Always use "and" with conditionals, always use & with boolean arrays.

In [67]:
True and False

In [1]:
np.array([True, False, True]) & np.array([False, False, True])

In [69]:
np.array([True, False, True]) and np.array([False, False, False]) # don't do this!

## 1) Parentheses when combining conditionals:

In [70]:
df[df.get("Age") >= 25 & df.get("Points") >= 2000]

In [71]:
df[(df.get("Age") >= 25) & (df.get("Points") >= 1800)]

## 2) Column names are meaningless after a `groupby` and count!

In [72]:
df.groupby("Team").count()

In [73]:
# Has no relation to the actual "Steals" and "Blocks" columns
df.groupby("Team").count().get(["Steals", "Blocks"])
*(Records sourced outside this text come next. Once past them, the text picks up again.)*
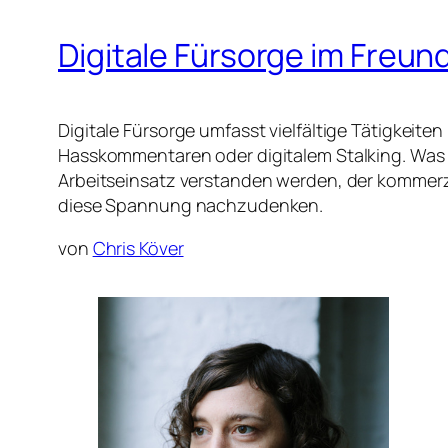
Digitale Fürsorge im Freun
Digitale Fürsorge umfasst vielfältige Tätigkeit
Hasskommentaren oder digitalem Stalking. Was
Arbeitseinsatz verstanden werden, der kommerzie
diese Spannung nachzudenken.
von
Chris Köver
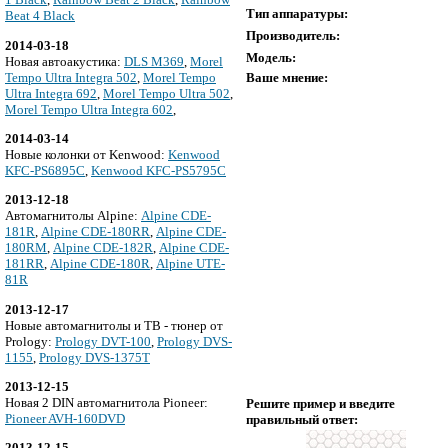
Тип аппаратуры:
Beat 4 Black
Производитель:
2014-03-18
Модель:
Новая автоакустика:
DLS M369
,
Morel
Tempo Ultra Integra 502
,
Morel Tempo
Ваше мнение:
Ultra Integra 692
,
Morel Tempo Ultra 502
,
Morel Tempo Ultra Integra 602
,
2014-03-14
Новые колонки от Kenwood:
Kenwood
KFC-PS6895C
,
Kenwood KFC-PS5795C
2013-12-18
Автомагнитолы Alpine:
Alpine CDE-
181R
,
Alpine CDE-180RR
,
Alpine CDE-
180RM
,
Alpine CDE-182R
,
Alpine CDE-
181RR
,
Alpine CDE-180R
,
Alpine UTE-
81R
2013-12-17
Новые автомагнитолы и ТВ - тюнер от
Prology:
Prology DVT-100
,
Prology DVS-
1155
,
Prology DVS-1375T
2013-12-15
Новая 2 DIN автомагнитола Pioneer:
Решите пример и введите
Pioneer AVH-160DVD
правильный ответ:
2013-12-15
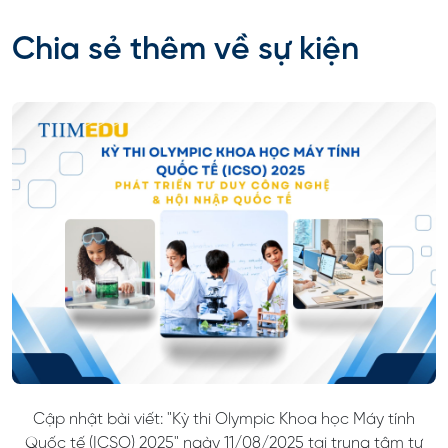
Chia sẻ thêm về sự kiện
Cập nhật bài viết: "Kỳ thi Olympic Khoa học Máy tính
Quốc tế (ICSO) 2025" ngày 11/08/2025 tại trung tâm tư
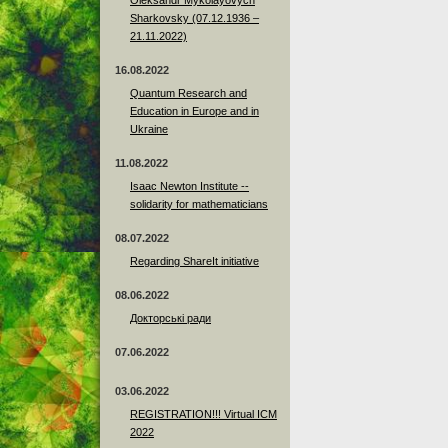
Sharkovsky (07.12.1936 –
21.11.2022)
16.08.2022
Quantum Research and
Education in Europe and in
Ukraine
11.08.2022
Isaac Newton Institute --
solidarity for mathematicians
08.07.2022
Regarding ShareIt initiative
08.06.2022
Докторські ради
07.06.2022
03.06.2022
REGISTRATION!!! Virtual ICM
2022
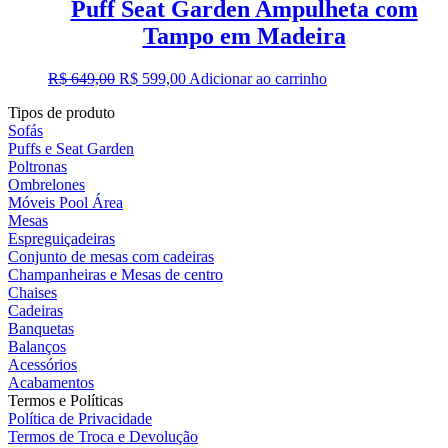
Puff Seat Garden Ampulheta com
Tampo em Madeira
O
O
R$
649,00
R$
599,00
Adicionar ao carrinho
preço
preço
Tipos de produto
original
atual
Sofás
era:
é:
Puffs e Seat Garden
R$ 649,00.
R$ 599,00.
Poltronas
Ombrelones
Móveis Pool Área
Mesas
Espreguiçadeiras
Conjunto de mesas com cadeiras
Champanheiras e Mesas de centro
Chaises
Cadeiras
Banquetas
Balanços
Acessórios
Acabamentos
Termos e Políticas
Política de Privacidade
Termos de Troca e Devolução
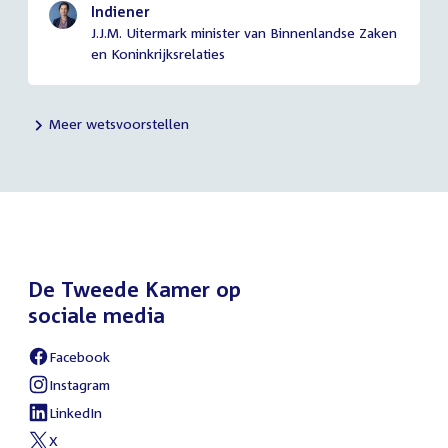
Indiener
J.J.M. Uitermark minister van Binnenlandse Zaken
en Koninkrijksrelaties
Meer wetsvoorstellen
De Tweede Kamer op
sociale media
Facebook
Instagram
LinkedIn
X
## 3) Reset index, especially after grouping with multiple columns.

In [74]:
(df_new
 .groupby(["Team", "Age_Group"])
 .count()
 .reset_index()
)

## 4) `iloc[]` vs `loc[]` vs array indexing`[]`

In [75]:
# Before using loc, make sure of what type of index you have:
df.index

In [76]:
df = df.set_index("Name")

In [77]:
df.get("Age").loc["Stephen Curry"]

In [78]:
df.get("Age").iloc[2]

In [79]:
df.index[2]

## 5) Not specifying column while sorting table

Wrong: `df = df.sort_values(ascending = False)` 

Correct: `df = df.sort_values(by = column_name, ascending = False)` 

## 6) Trying to get the index using .get() instead of .index

In [80]:
# df.get("Name")
df.index

# 7) Using df.drop with missing argument

`df.drop(columns = column_name)` without columns, for example `df.drop(column_name)` is wrong.

In [81]:
# df.drop("Points")
df.drop(columns = "Points")